◆ PROMPT ◆
All lines with the word "Методические" in the material below are required.

----------

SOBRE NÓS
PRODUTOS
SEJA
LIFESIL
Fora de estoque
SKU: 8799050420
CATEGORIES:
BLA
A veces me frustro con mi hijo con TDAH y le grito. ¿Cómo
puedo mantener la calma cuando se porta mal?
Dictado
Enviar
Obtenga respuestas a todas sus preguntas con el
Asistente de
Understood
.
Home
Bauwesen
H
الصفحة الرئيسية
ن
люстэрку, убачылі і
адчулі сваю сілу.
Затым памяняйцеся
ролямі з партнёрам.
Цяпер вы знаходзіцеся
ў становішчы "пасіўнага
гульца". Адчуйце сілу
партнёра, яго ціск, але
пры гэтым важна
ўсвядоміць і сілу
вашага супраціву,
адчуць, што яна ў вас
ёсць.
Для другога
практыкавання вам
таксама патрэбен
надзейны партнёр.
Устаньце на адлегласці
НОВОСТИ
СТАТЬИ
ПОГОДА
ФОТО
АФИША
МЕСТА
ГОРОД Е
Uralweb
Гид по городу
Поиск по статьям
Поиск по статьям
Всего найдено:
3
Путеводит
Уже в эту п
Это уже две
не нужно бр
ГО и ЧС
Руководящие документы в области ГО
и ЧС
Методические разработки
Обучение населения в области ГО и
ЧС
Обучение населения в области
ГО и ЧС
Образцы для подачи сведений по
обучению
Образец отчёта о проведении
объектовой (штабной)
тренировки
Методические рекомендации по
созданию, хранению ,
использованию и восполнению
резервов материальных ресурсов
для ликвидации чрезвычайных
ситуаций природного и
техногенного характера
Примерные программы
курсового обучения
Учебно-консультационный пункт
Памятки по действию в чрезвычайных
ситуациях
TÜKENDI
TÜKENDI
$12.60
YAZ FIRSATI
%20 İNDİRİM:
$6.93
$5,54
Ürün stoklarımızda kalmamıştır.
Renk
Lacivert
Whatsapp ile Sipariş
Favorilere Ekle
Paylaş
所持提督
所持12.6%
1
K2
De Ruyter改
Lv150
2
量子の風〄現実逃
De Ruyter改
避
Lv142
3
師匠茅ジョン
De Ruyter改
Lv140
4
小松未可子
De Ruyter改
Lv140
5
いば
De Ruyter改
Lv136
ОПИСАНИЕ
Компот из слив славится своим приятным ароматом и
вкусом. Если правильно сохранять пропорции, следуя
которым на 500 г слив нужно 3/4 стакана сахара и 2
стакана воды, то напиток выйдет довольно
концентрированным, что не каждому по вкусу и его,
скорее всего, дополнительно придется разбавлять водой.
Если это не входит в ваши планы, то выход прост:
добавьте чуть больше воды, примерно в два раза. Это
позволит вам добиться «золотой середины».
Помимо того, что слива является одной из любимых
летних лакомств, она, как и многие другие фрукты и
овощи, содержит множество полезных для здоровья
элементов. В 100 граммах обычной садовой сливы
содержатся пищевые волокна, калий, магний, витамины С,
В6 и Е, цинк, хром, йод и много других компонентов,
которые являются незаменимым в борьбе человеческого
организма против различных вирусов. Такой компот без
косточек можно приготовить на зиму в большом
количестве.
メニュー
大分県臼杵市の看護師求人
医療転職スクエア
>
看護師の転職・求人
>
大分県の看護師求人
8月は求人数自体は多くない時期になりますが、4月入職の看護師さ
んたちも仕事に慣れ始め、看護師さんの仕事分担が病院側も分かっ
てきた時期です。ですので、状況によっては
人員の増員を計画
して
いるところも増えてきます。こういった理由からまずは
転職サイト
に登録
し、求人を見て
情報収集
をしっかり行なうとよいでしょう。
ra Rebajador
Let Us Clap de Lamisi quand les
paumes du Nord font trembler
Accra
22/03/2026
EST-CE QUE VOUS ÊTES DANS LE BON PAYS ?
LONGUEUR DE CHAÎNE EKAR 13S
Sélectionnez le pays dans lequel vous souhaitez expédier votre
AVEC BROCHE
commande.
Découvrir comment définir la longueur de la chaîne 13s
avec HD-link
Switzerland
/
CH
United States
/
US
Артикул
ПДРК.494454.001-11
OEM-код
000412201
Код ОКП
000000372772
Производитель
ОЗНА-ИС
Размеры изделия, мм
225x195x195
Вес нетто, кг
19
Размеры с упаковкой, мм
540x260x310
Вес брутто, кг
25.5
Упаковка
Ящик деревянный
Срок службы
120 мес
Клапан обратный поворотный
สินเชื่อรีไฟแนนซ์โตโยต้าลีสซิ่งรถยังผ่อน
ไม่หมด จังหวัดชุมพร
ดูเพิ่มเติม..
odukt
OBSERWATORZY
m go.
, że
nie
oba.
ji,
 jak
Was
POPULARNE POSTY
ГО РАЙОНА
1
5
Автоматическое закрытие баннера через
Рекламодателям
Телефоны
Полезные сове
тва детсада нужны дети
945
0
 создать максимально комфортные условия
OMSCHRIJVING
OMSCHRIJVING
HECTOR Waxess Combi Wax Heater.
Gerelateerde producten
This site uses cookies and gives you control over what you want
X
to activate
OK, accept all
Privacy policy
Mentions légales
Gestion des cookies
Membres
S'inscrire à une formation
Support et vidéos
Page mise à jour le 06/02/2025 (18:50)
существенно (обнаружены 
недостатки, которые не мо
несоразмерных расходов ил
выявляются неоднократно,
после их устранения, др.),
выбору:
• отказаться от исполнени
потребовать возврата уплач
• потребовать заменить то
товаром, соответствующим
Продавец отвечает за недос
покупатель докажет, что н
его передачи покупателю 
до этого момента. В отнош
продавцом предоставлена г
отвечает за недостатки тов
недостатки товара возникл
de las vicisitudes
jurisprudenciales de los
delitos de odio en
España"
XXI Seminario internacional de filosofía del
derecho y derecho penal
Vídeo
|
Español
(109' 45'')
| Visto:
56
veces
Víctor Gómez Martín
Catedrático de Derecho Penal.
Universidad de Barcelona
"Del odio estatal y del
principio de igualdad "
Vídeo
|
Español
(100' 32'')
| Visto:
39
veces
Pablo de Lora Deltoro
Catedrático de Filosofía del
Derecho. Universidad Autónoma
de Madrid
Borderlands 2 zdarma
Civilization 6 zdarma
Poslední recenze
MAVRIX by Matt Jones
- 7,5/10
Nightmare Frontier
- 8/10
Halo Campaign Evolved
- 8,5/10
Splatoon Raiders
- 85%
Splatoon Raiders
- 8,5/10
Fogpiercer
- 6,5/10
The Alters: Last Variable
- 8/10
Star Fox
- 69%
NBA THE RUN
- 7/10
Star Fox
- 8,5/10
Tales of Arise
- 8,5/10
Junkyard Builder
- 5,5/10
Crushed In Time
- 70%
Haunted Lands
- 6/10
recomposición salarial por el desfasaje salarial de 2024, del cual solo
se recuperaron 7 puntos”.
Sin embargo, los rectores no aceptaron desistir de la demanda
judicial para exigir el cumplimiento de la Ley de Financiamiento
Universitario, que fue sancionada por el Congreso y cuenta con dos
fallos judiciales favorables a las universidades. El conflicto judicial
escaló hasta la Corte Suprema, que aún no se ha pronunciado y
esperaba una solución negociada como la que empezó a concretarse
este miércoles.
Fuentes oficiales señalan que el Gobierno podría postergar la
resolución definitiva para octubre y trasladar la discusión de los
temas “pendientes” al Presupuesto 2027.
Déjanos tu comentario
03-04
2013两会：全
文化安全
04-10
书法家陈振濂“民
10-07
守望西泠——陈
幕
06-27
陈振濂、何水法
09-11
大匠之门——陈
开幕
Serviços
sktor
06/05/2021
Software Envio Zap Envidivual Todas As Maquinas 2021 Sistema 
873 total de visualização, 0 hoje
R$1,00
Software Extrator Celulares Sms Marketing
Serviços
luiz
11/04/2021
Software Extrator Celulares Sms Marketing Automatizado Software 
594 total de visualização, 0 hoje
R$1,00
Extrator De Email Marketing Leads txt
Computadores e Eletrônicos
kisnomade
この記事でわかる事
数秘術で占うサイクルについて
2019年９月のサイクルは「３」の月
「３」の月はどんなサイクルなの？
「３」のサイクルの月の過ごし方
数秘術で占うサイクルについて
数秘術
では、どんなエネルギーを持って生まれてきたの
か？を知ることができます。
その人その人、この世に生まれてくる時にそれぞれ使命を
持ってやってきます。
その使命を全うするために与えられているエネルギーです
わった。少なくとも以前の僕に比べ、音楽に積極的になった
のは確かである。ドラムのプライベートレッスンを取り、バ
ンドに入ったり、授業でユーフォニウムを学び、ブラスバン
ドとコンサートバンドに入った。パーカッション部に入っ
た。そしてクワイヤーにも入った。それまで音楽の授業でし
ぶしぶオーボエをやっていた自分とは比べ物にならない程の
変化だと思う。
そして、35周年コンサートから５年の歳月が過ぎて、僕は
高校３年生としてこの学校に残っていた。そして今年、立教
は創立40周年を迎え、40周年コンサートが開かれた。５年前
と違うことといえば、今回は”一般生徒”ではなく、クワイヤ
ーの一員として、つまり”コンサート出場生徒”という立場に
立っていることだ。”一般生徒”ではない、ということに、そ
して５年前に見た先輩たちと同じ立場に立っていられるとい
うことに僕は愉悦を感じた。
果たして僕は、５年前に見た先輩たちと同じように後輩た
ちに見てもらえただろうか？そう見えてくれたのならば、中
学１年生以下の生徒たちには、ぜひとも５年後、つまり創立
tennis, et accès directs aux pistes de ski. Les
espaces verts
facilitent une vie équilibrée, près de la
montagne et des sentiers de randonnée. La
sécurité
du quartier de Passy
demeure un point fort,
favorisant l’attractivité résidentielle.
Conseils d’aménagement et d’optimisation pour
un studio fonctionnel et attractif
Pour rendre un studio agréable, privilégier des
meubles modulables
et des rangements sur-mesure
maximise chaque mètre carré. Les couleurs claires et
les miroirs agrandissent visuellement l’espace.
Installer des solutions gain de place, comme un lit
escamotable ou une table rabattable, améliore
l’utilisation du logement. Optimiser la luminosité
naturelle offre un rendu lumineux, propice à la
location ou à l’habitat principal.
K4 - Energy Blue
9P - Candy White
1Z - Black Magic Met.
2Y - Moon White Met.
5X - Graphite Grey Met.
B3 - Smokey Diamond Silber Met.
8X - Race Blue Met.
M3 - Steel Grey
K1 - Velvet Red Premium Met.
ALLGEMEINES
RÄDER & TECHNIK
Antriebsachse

----------

◆ TASK ANSWER ◆
Методические разработки
Методические рекомендации по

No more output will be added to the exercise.